Growth in production of eight infrastructure industries — which form part of the core sector — declined to a three-month low of 6 per cent in February, with six industries reporting a sequential fall in output growth.
The data released by the industry department on Friday showed that barring cement (7.3 per cent) and fertilisers (22.2 per cent), growth in output in the five sectors decelerated sequentially.
They are coal (8.5 per cent), electricity (7.6 per cent), steel (6.9 per cent), natural gas (3.2 per cent) and refinery products (3.3 per cent).
Crude oil output, however, continued to contract for the ninth consecutive month, shrinking to 4.9 per cent in February.
Sunil Sinha, principal economist at India Ratings and Research, said it appears that the recovery is weak and losing steam due to the global economic uncertainty.
“The output of seven sectors stood higher than the pre-Covid levels (February 2020) in February 2023, down from eight in the previous month. Even on a month-on-month (seasonally-adjusted) basis, the output of eight infrastructure industries declined 1.7 per cent in February 2023 after a gap of three months,” he said.
Madan Sabanvis, chief economist at Bank of Baroda, said growth in fertiliser output was due to companies stocking up for the depletion in inventories, further aided by a low base.
And, growth in the steel and cement sectors was driven by infrastructure activity in both the government and private sectors. In the completion of projects, the private sector became active towards the end of the year.

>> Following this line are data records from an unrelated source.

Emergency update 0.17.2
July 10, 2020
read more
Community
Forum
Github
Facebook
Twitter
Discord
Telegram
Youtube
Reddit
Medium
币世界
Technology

“The growth in coal and electricity continues to be in alignment while growth in the manufacturing sector necessitates more power consumption. The contraction in crude oil production was due to low international prices. This made it economical to import oil from overseas markets,” Sabanvis added.
The eight core industries account for 40.27 per cent of the weighting of items included in the Index of Industrial Production (IIP). “With these figures, IIP growth for the month (February) can be expected at 4.5 per cent,” said Sabanvis.

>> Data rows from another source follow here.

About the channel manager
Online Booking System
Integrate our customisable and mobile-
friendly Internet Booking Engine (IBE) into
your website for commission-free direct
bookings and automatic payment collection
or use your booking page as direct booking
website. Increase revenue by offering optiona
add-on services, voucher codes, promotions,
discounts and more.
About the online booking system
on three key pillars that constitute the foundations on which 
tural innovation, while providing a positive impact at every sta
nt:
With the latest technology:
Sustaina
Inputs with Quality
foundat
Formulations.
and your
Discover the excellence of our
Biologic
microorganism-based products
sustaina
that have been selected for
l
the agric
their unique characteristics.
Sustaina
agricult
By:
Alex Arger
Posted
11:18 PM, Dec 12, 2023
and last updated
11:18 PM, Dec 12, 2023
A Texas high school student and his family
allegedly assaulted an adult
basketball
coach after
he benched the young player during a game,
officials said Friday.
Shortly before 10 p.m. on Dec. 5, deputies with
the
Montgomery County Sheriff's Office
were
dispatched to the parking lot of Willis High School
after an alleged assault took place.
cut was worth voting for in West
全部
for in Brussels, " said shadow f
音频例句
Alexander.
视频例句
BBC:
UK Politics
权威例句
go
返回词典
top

The cumulative growth rate of the core sector during April-February 2022-23 was 11 per cent.
The Organisation for Economic Cooperation and Development (OECD) — in its latest interim outlook — revised upwards growth estimates for India by 20 basis points (bps) to 5.9 per cent for FY24.

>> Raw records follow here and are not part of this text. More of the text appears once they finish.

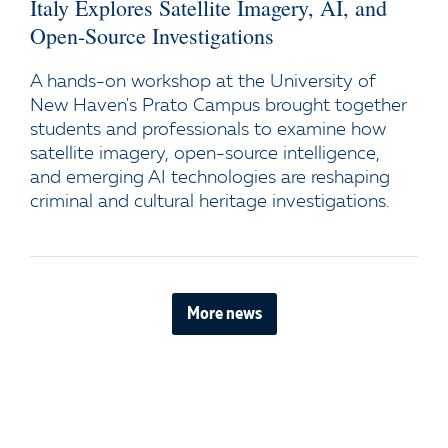
Italy Explores Satellite Imagery, AI, and
Open-Source Investigations
A hands-on workshop at the University of
New Haven's Prato Campus brought together
students and professionals to examine how
satellite imagery, open-source intelligence,
and emerging AI technologies are reshaping
criminal and cultural heritage investigations.
More news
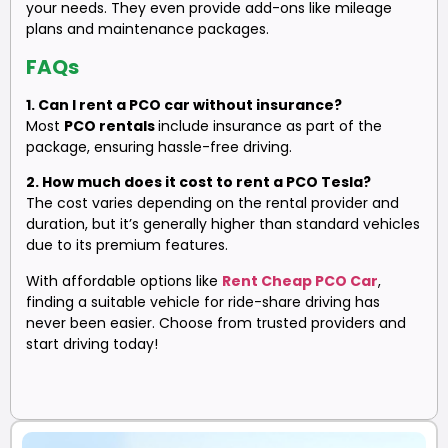
your needs. They even provide add-ons like mileage
plans and maintenance packages.
FAQs
1. Can I rent a PCO car without insurance?
Most
PCO rentals
include insurance as part of the
package, ensuring hassle-free driving.
2. How much does it cost to rent a PCO Tesla?
The cost varies depending on the rental provider and
duration, but it’s generally higher than standard vehicles
due to its premium features.
With affordable options like
Rent Cheap PCO Car
,
finding a suitable vehicle for ride-share driving has
never been easier. Choose from trusted providers and
start driving today!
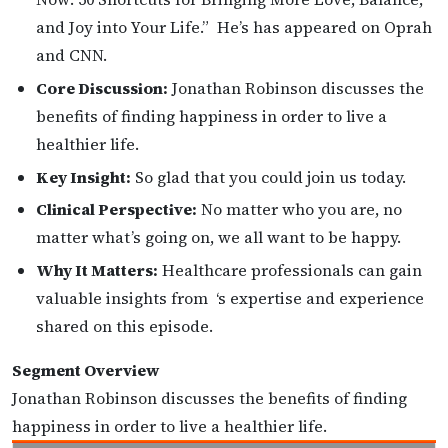
and Joy into Your Life.” He’s has appeared on Oprah
and CNN.
Core Discussion:
Jonathan Robinson discusses the
benefits of finding happiness in order to live a
healthier life.
Key Insight:
So glad that you could join us today.
Clinical Perspective:
No matter who you are, no
matter what’s going on, we all want to be happy.
Why It Matters:
Healthcare professionals can gain
valuable insights from ‘s expertise and experience
shared on this episode.
Segment Overview
Jonathan Robinson discusses the benefits of finding
happiness in order to live a healthier life.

“In India, GDP growth for 2023 is projected to be 5.9 per cent, due to weak external demand and high borrowing costs, while inflation will need to be monitored closely. The agricultural sector has seen an increase in yields and a continuation of minimum support prices for various products.
India will also benefit from an improved investment climate brought on by a reduction in corporate taxes, and new incentives for tax compliance,” the OECD said in its Economic Outlook for Southeast Asia, China and India.”